▸ Required work: Only the lines of the data holding the string "October" need to be returned.

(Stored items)
________________________

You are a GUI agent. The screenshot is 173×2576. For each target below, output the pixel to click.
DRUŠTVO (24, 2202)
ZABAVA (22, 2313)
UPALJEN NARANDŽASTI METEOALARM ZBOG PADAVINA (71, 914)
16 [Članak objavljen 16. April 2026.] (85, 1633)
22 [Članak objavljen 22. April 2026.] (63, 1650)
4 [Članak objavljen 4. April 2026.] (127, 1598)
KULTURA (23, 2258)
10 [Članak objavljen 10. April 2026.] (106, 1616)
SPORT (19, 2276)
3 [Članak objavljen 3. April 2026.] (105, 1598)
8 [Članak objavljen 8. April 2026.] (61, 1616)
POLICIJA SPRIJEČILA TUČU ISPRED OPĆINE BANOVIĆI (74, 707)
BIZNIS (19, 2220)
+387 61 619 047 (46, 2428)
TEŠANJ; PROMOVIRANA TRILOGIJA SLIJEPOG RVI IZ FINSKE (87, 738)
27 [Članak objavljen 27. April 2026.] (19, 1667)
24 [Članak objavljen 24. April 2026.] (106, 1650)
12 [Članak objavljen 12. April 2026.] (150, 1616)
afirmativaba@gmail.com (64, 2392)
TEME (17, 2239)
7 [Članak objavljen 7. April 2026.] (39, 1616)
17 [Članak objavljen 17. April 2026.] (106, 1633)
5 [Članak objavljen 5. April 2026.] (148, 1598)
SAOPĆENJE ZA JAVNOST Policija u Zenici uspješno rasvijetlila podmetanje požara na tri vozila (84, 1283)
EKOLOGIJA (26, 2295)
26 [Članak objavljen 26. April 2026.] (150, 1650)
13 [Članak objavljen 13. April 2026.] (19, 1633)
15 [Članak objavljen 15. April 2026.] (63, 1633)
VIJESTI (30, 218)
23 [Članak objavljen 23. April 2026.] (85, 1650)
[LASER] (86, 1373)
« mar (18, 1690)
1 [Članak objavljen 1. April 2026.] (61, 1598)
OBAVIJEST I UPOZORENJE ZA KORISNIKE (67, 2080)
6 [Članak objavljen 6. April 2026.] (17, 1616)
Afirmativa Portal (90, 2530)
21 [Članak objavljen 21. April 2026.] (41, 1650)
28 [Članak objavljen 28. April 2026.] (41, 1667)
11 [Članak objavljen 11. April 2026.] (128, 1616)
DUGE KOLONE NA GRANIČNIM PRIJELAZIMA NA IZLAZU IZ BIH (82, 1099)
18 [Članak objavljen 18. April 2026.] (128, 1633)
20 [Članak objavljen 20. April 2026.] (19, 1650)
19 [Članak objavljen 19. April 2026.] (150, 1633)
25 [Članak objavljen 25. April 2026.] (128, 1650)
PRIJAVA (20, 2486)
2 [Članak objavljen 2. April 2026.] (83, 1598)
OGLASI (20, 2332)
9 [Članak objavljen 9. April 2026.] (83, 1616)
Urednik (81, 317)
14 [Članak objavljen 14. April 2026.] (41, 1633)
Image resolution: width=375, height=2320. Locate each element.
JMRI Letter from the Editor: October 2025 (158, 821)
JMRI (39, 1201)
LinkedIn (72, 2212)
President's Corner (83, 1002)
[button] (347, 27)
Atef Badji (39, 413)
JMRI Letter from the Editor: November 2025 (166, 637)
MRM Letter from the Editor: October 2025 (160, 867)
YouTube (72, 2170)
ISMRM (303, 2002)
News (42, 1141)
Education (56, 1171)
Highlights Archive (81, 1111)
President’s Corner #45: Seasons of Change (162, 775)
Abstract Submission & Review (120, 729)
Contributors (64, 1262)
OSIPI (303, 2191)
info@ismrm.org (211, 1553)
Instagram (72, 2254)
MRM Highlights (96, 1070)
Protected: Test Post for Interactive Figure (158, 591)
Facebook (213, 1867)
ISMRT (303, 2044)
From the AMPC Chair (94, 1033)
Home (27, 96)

________________________

▸ Your solution:
JMRI Letter from the Editor: October 2025 (158, 821)
MRM Letter from the Editor: October 2025 (160, 867)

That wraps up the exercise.